■ EXTRACTED ENTRIES

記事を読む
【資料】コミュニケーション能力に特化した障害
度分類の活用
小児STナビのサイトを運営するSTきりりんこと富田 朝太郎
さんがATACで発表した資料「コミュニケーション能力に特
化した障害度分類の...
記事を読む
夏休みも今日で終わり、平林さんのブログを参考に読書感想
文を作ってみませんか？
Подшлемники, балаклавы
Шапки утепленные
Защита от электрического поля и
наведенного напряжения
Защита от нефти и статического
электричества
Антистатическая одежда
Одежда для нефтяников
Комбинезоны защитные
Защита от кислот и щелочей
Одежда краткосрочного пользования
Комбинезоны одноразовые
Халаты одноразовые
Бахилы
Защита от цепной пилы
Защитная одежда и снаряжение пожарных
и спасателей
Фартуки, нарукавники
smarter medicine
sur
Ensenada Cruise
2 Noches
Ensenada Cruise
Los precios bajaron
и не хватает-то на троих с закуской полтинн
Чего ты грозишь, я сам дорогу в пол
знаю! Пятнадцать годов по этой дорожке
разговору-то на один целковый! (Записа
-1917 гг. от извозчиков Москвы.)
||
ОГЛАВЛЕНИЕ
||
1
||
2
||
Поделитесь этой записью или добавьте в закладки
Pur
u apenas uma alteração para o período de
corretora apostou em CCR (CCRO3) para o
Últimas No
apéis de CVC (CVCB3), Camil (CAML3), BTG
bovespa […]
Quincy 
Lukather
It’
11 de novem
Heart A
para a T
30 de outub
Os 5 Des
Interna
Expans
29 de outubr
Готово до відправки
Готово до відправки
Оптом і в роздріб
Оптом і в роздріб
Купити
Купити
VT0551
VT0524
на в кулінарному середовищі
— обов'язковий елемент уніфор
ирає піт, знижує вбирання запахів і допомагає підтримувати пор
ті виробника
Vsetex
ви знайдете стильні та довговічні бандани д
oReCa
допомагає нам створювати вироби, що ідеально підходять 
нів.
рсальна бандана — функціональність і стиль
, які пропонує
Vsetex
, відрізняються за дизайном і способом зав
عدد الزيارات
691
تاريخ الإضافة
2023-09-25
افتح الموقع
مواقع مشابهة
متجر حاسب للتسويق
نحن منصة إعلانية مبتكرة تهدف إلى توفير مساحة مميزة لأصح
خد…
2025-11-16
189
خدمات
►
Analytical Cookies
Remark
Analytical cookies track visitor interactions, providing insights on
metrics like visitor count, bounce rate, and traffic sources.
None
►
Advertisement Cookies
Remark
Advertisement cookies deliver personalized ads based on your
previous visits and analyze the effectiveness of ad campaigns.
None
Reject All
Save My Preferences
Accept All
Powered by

■ WHAT THE TASK REQUIRES
Give nothing but the number of lines in the entries that include "Analytical".

■ TASK SOLUTION
2